> **WHAT YOU NEED TO DO**
In the records below, find the line containing "segmentation as SVG." and repeat it and every line after it exactly, without pictures.
※ ※ ※
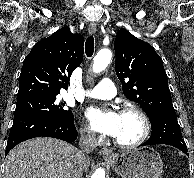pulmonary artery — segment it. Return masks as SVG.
Wrapping results in <instances>:
<instances>
[{"mask_svg":"<svg viewBox=\"0 0 194 178\" xmlns=\"http://www.w3.org/2000/svg\"><path fill=\"white\" fill-rule=\"evenodd\" d=\"M115 94V84L109 78H103L97 86L83 92L86 97L106 100L113 98Z\"/></svg>","mask_w":194,"mask_h":178,"instance_id":"e3ab8cb5","label":"pulmonary artery"}]
</instances>
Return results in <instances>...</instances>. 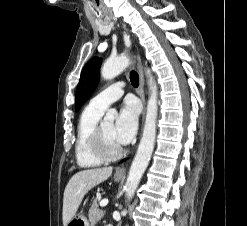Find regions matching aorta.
<instances>
[{
	"mask_svg": "<svg viewBox=\"0 0 247 226\" xmlns=\"http://www.w3.org/2000/svg\"><path fill=\"white\" fill-rule=\"evenodd\" d=\"M130 64V60L125 57H118L115 59H108L102 69L101 76L105 80H110L118 76L126 67ZM147 75L150 77L148 81L149 87V100L147 105L146 120L143 130V135L140 141V144L137 149V153L134 157V160L131 164L128 178L125 184V194L127 200H131L134 196V193L138 187V184L142 178L143 173L145 172L149 160L151 158L155 138H156V121L158 113L157 105V85L150 72L147 71ZM116 116L115 111H108L104 117L106 123L113 122Z\"/></svg>",
	"mask_w": 247,
	"mask_h": 226,
	"instance_id": "762f6f07",
	"label": "aorta"
}]
</instances>
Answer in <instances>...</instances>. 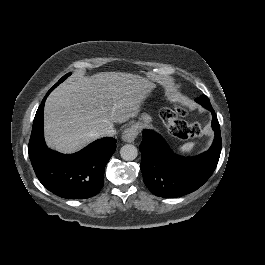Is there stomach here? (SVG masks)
<instances>
[{"instance_id":"stomach-1","label":"stomach","mask_w":265,"mask_h":265,"mask_svg":"<svg viewBox=\"0 0 265 265\" xmlns=\"http://www.w3.org/2000/svg\"><path fill=\"white\" fill-rule=\"evenodd\" d=\"M153 121V117L148 112H141L135 125H138L142 130L146 129Z\"/></svg>"}]
</instances>
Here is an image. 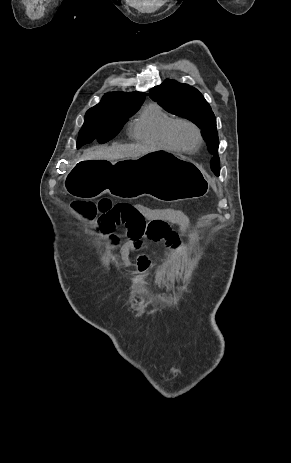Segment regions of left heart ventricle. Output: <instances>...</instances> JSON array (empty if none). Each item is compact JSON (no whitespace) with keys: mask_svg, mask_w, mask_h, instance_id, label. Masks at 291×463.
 I'll return each mask as SVG.
<instances>
[{"mask_svg":"<svg viewBox=\"0 0 291 463\" xmlns=\"http://www.w3.org/2000/svg\"><path fill=\"white\" fill-rule=\"evenodd\" d=\"M179 142L185 147H193L196 143V135L193 129L187 125H180L176 129Z\"/></svg>","mask_w":291,"mask_h":463,"instance_id":"obj_1","label":"left heart ventricle"}]
</instances>
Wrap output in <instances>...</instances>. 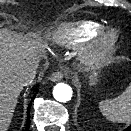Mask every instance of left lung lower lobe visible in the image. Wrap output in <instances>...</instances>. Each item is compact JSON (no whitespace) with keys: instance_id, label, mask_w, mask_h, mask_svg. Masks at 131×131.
<instances>
[{"instance_id":"1","label":"left lung lower lobe","mask_w":131,"mask_h":131,"mask_svg":"<svg viewBox=\"0 0 131 131\" xmlns=\"http://www.w3.org/2000/svg\"><path fill=\"white\" fill-rule=\"evenodd\" d=\"M124 131H131V125L127 127L126 129H124Z\"/></svg>"}]
</instances>
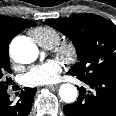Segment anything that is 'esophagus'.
Instances as JSON below:
<instances>
[{"label":"esophagus","mask_w":116,"mask_h":116,"mask_svg":"<svg viewBox=\"0 0 116 116\" xmlns=\"http://www.w3.org/2000/svg\"><path fill=\"white\" fill-rule=\"evenodd\" d=\"M59 84H55V85H49L47 86L48 88H58Z\"/></svg>","instance_id":"1"}]
</instances>
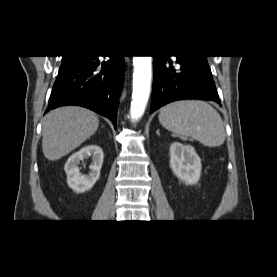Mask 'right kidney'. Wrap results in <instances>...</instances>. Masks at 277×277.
I'll return each mask as SVG.
<instances>
[{"instance_id":"ca27d5eb","label":"right kidney","mask_w":277,"mask_h":277,"mask_svg":"<svg viewBox=\"0 0 277 277\" xmlns=\"http://www.w3.org/2000/svg\"><path fill=\"white\" fill-rule=\"evenodd\" d=\"M91 157L89 175L80 173L78 164L81 160ZM104 154L102 149L97 145L83 147L78 152L72 154L65 164L67 174V183L71 189L77 193L90 190L99 179L100 170L103 164Z\"/></svg>"}]
</instances>
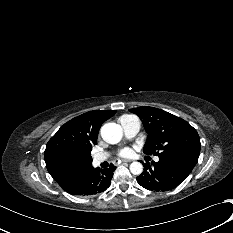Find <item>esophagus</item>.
Masks as SVG:
<instances>
[{
  "mask_svg": "<svg viewBox=\"0 0 233 233\" xmlns=\"http://www.w3.org/2000/svg\"><path fill=\"white\" fill-rule=\"evenodd\" d=\"M121 162H122V163H130L131 160H122Z\"/></svg>",
  "mask_w": 233,
  "mask_h": 233,
  "instance_id": "obj_1",
  "label": "esophagus"
}]
</instances>
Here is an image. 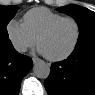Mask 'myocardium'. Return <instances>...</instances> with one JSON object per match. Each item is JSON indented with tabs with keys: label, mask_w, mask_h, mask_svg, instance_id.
<instances>
[{
	"label": "myocardium",
	"mask_w": 95,
	"mask_h": 95,
	"mask_svg": "<svg viewBox=\"0 0 95 95\" xmlns=\"http://www.w3.org/2000/svg\"><path fill=\"white\" fill-rule=\"evenodd\" d=\"M64 21H72L75 23L76 25V28H77V36H76V39H75V42L74 44L72 45V47L67 51L65 52L64 54L60 55V56H57V57H52V56H48V55H45L44 56L50 60V61H54V62H59V61H62V60H65L67 59L69 56H71L74 51L76 50V48L78 47L79 43H80V40H81V36H82V28H81V24L80 22L74 18V17H63L61 19H58L56 21H54L53 23H51L49 26H47L37 37L36 39V42H37V45L39 47L40 45V41L45 37L47 36L48 34H50L60 23L64 22Z\"/></svg>",
	"instance_id": "f54148a6"
}]
</instances>
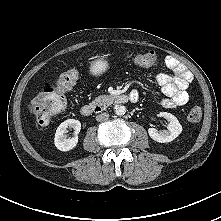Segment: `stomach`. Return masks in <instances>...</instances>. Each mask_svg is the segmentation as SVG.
Wrapping results in <instances>:
<instances>
[{"mask_svg":"<svg viewBox=\"0 0 221 221\" xmlns=\"http://www.w3.org/2000/svg\"><path fill=\"white\" fill-rule=\"evenodd\" d=\"M109 68L108 61L103 57L94 60L90 65V72L94 76H100Z\"/></svg>","mask_w":221,"mask_h":221,"instance_id":"0dacf381","label":"stomach"}]
</instances>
※ ※ ※
> **YOUR RESPONSE**
Segment: `stomach`. Return masks in <instances>...</instances>. Each mask_svg is the segmentation as SVG.
Wrapping results in <instances>:
<instances>
[{"mask_svg":"<svg viewBox=\"0 0 221 221\" xmlns=\"http://www.w3.org/2000/svg\"><path fill=\"white\" fill-rule=\"evenodd\" d=\"M109 68L108 61L103 57L94 60L90 65V72L94 76H100Z\"/></svg>","mask_w":221,"mask_h":221,"instance_id":"0dacf381","label":"stomach"}]
</instances>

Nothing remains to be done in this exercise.